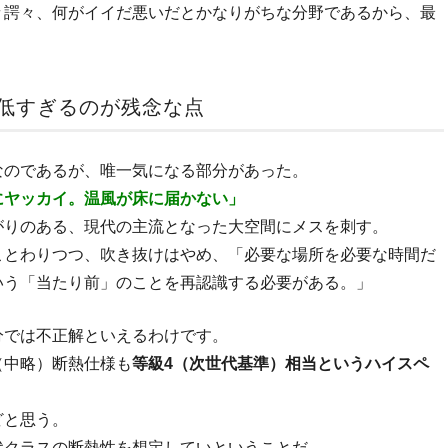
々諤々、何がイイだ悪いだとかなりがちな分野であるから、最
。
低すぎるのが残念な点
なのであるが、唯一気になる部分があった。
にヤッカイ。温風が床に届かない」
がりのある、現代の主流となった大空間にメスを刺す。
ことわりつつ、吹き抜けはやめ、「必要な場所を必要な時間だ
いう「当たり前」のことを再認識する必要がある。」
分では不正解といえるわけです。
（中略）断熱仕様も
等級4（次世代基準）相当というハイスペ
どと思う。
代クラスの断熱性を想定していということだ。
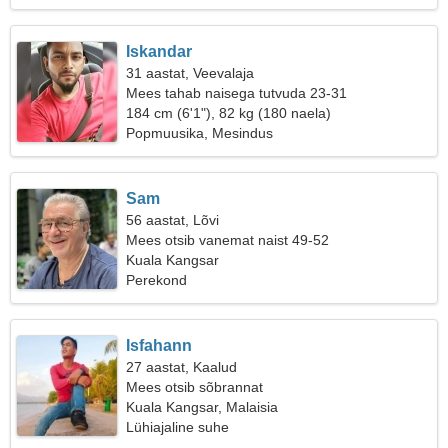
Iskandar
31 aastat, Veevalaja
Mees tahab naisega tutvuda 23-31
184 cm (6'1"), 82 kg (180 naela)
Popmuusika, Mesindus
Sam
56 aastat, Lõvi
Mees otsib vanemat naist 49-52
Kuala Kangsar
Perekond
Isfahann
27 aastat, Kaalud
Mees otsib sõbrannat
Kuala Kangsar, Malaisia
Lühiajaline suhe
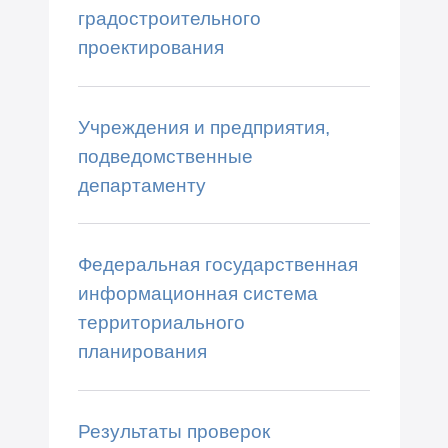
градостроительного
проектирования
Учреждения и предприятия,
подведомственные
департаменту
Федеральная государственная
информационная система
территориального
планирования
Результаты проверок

———

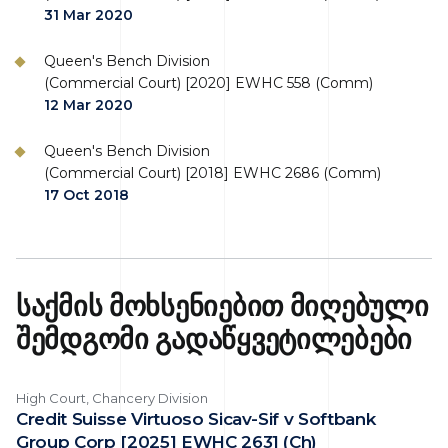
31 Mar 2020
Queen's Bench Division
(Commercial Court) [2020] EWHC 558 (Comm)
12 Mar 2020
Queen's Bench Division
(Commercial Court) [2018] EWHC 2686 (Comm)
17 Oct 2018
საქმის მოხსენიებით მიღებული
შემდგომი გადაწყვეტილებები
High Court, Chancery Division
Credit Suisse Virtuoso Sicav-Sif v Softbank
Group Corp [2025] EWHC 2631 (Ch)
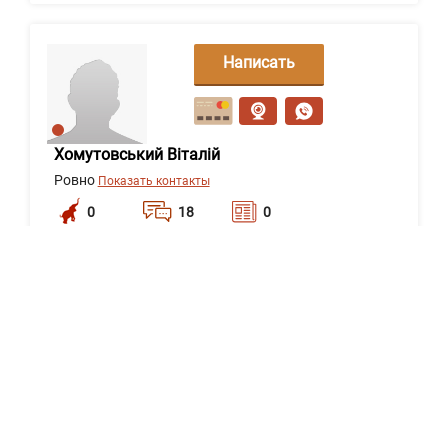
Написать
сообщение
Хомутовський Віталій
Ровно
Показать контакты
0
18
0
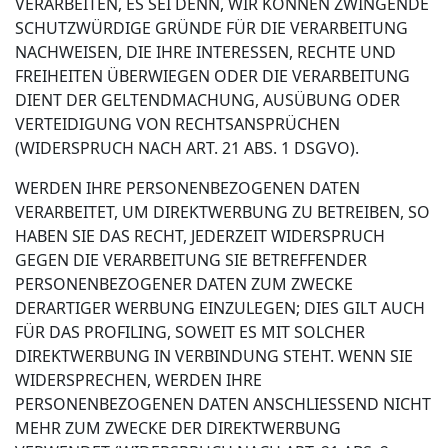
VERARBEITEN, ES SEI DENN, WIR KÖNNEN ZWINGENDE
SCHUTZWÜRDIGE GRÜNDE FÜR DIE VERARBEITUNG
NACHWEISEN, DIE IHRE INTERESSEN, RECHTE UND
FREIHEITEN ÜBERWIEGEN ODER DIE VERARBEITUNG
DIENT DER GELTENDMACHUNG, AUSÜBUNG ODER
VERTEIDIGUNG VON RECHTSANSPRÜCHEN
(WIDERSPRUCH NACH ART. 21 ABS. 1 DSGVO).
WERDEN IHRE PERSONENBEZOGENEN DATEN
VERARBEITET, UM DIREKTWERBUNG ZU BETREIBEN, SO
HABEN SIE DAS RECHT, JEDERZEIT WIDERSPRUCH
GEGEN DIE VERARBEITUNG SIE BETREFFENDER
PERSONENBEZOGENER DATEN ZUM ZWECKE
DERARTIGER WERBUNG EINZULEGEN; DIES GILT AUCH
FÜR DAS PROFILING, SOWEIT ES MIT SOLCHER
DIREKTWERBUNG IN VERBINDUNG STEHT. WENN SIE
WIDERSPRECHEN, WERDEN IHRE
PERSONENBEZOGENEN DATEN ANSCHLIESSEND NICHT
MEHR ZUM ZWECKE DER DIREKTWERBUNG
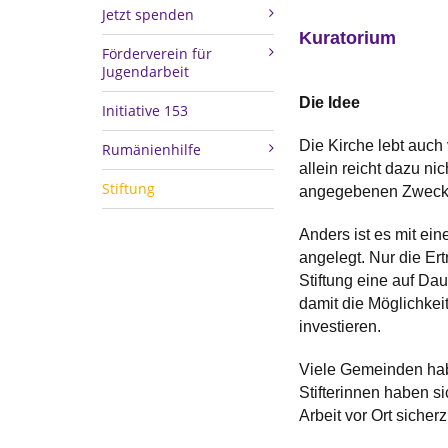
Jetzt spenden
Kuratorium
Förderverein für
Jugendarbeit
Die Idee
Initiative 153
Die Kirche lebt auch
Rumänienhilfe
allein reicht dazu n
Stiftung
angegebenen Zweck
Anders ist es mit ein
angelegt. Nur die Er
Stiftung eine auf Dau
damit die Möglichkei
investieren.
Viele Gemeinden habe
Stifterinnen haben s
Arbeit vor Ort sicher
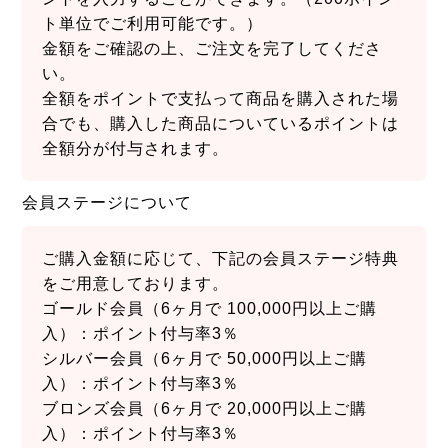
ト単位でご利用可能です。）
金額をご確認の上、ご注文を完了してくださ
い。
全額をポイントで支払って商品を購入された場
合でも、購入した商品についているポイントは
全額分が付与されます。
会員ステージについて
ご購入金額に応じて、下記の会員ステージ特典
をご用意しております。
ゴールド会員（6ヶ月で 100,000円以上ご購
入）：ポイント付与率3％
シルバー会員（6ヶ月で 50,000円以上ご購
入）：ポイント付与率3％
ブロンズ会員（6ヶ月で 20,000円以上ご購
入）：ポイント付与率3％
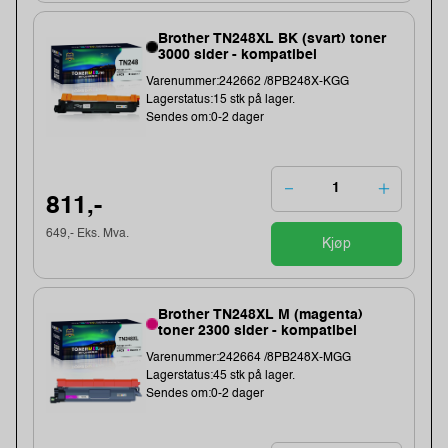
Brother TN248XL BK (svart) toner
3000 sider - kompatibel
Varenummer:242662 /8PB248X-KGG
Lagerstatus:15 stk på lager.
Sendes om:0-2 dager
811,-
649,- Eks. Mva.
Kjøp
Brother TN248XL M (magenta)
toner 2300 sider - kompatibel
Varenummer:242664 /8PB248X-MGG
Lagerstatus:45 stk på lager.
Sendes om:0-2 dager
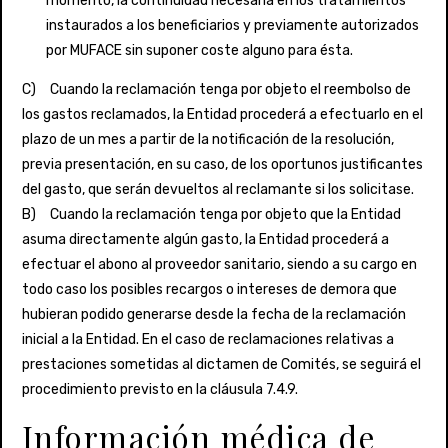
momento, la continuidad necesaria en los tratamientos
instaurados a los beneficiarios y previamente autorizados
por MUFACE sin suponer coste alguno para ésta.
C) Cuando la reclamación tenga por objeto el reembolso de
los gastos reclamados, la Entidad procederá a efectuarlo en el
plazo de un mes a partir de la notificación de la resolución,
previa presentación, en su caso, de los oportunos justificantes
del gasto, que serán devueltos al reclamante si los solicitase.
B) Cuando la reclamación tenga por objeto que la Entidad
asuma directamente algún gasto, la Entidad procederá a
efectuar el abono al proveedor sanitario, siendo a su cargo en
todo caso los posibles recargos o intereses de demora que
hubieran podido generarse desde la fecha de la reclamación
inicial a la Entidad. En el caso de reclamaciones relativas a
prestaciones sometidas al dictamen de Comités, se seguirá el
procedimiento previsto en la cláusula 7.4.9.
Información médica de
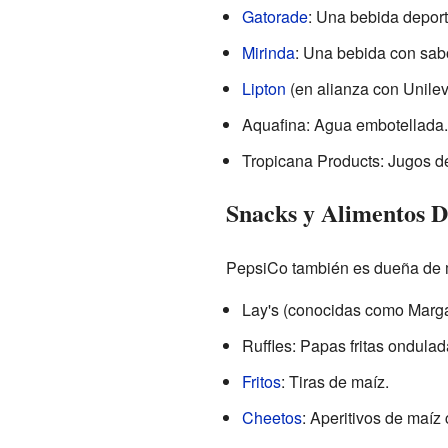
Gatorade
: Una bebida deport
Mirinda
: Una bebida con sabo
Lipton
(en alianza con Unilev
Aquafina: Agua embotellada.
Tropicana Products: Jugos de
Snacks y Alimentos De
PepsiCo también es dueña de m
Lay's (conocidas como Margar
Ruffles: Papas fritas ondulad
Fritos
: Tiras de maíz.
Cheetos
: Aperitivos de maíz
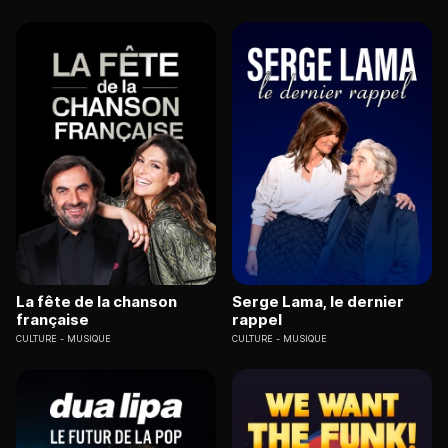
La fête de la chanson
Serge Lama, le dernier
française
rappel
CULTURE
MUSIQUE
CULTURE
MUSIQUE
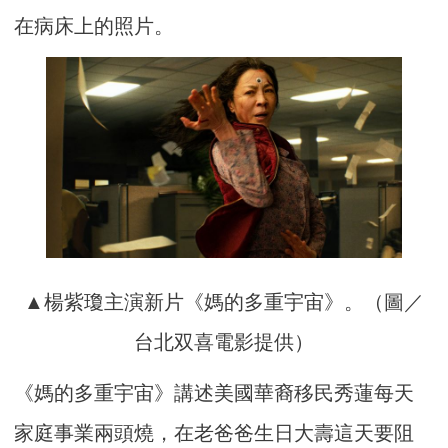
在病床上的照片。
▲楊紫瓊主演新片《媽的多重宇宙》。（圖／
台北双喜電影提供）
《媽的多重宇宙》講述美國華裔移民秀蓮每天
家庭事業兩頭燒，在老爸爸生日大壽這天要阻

———

TASK OBJECTIVE:
Starting with the line above that holds "Kuala Kangsar, Malaisia", restate each line word for word up to and including the line that holds "Результаты проверок". Drop the pictures.

EXERCISE OUTPUT:
Kuala Kangsar, Malaisia
Lühiajaline suhe
градостроительного
проектирования
Учреждения и предприятия,
подведомственные
департаменту
Федеральная государственная
информационная система
территориального
планирования
Результаты проверок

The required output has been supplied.